This week, Virginia's legislature approved, and its governor is expected to sign, a resolution to ratify the Equal Rights Amendment, which proposes that "equality of rights under the law shall not be denied or abridged by the United States or by any state on account of sex." That would make the commonwealth the 38th state to assent, meeting the three-­quarters threshold for an amendment to become part of the U.S. Constitution.

In this case, however, it's not that simple. When Congress sent the ERA to the states in 1972, it included a seven-year deadline, subsequently modified to 10 years. The amendment was ratified by 35 states (including Minnesota) during that time, falling short. Whether Congress can modify the deadline again retroactively, or rescind it, or whether the limit was legitimate in the first place given its placement in the introduction of the amendment instead of the text, are questions amendment supporters intend to press. The issue is further complicated by five states' ostensibly having rescinded their ratifications.

So, Americans can celebrate a milestone in gender equality while lamenting the legal morass that will follow.

The Constitution does not require a time limit on proposed amendments, nor does it prohibit one. Eight other ratified amendments have included one (four in the text, four in the intro). On the other hand, what is now the 27th Amendment, declaring that no change in pay for senators and representatives can take effect until after an election, was conceived in 1779 as part of the Bill of Rights but not ratified until 1992, nearly 203 years later. The Supreme Court, faced with a dispute over ratification procedures in 1939, deferred to Congress.

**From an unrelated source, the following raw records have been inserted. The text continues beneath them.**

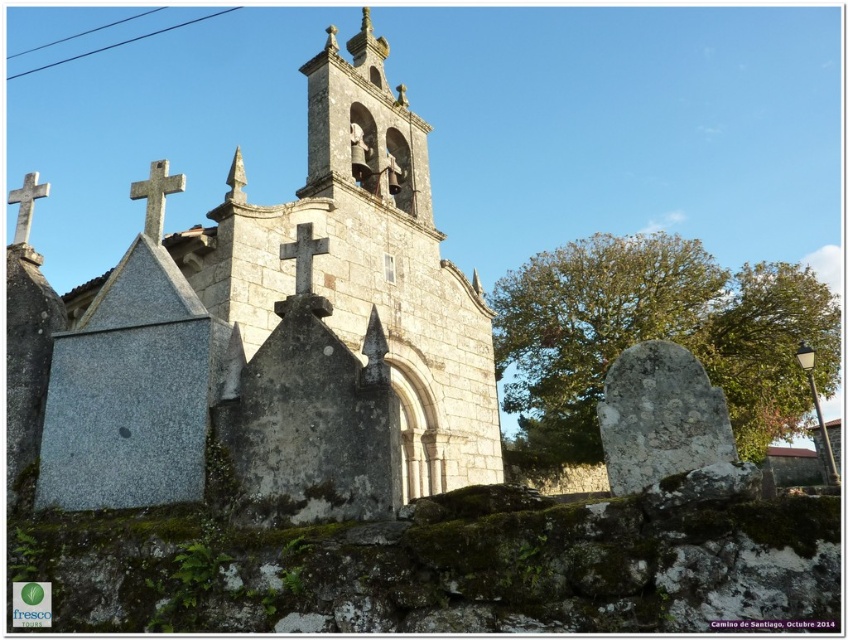 Is gray stone gravestone at center to the left of white stone cross at upper left from the viewer's perspective?

Incorrect, gray stone gravestone at center is not on the left side of white stone cross at upper left.

Which is behind, point (623, 456) or point (28, 177)?

Point (28, 177)

The height and width of the screenshot is (640, 848). Identify the location of gray stone gravestone at center. (659, 417).

Which is above, granite church at center or white stone cross at upper left?

white stone cross at upper left is above.

Can you confirm if granite church at center is shorter than white stone cross at upper left?

No, granite church at center is not shorter than white stone cross at upper left.

Looking at this image, who is more forward, [272,268] or [25,202]?

Point [25,202]

Find the location of a particular element. granite church at center is located at coordinates (285, 337).

Can you confirm if black stone cross at center is positioned above white stone cross at upper left?

No, black stone cross at center is not above white stone cross at upper left.

Which is above, black stone cross at center or white stone cross at upper left?

white stone cross at upper left

Who is more distant from viewer, (318, 243) or (26, 212)?

The point (26, 212) is more distant.

Where is `black stone cross at center`? The height and width of the screenshot is (640, 848). black stone cross at center is located at coordinates (303, 256). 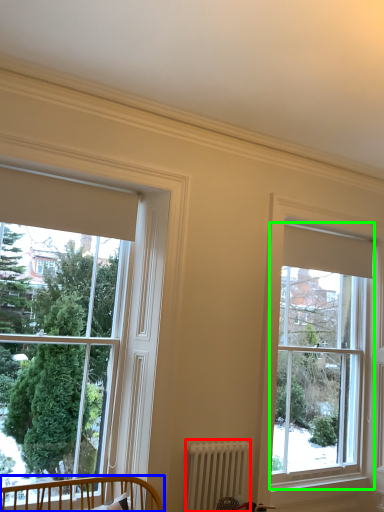 Question: Which object is the closest to the radiator (highlighted by a red box)? Choose among these: furniture (highlighted by a blue box) or window (highlighted by a green box).

Choices:
 (A) furniture
 (B) window

Answer: (A) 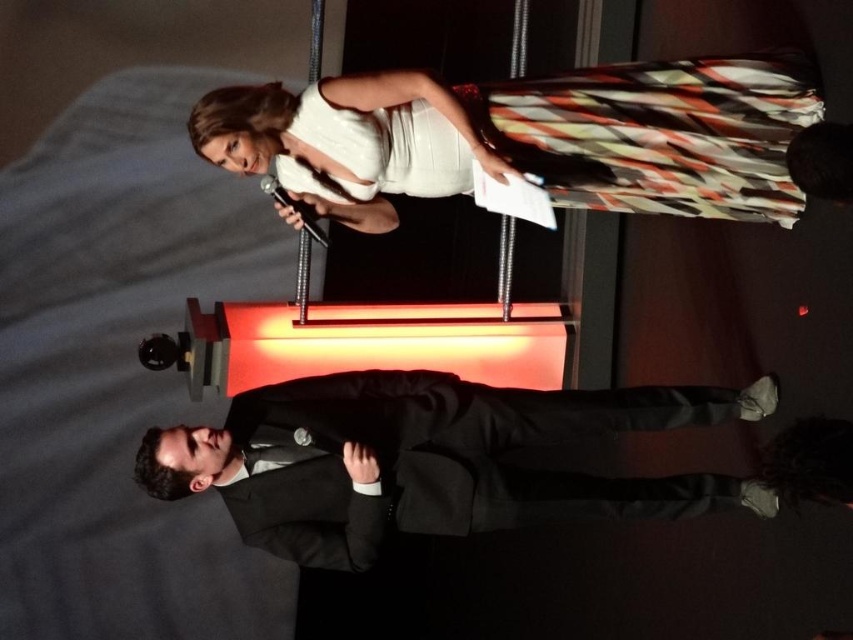 Question: Can you confirm if white satin dress at upper center is positioned above black woolen suit at center?

Choices:
 (A) no
 (B) yes

Answer: (B)

Question: Does white satin dress at upper center lie behind black woolen suit at center?

Choices:
 (A) yes
 (B) no

Answer: (B)

Question: Does white satin dress at upper center appear on the left side of black woolen suit at center?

Typically, when an amendment reaches the threshold, the following process occurs:

• The Office of the Federal Register verifies that it has received the required number of authenticated ratification documents.

• The Archivist of the United States certifies that the text has become part of the Constitution.

This month, the Justice Department's Office of Legal Counsel — acting on the request of the National Archives and Records Administration, which is led by the archivist, who had been sued by three states seeking to halt the ERA process — concluded that since the 1982 deadline has passed, the amendment is, well, dead.

Arguments for and against the ERA are much the same as they always have been, though times have evolved. Supporters acknowledge progress in gender equality — in large measure due to legislation and to rulings under the Equal Protection Clause of the 14th Amendment on civil rights — but believe the amendment can bring clarity on lingering disparities while resolving a fundamental omission in the Constitution. Opponents fear that the generality of the text will allow undesirable applications. Still others support the goals but believe the process must begin anew.

Twenty-five states have adopted language like that of the ERA. In Minnesota, a move to put such a question on the 2020 ballot was approved in the House in 2019 but has yet to advance in the Senate.

Such action would help, but when rights that ought not vary from state to state are in question, federal solutions are best. Given the current climate in Washington, however, a new amendment is unlikely in the foreseeable future. Taking the status of ratification to the courts, murky as it is, may be the clearest path to further progress.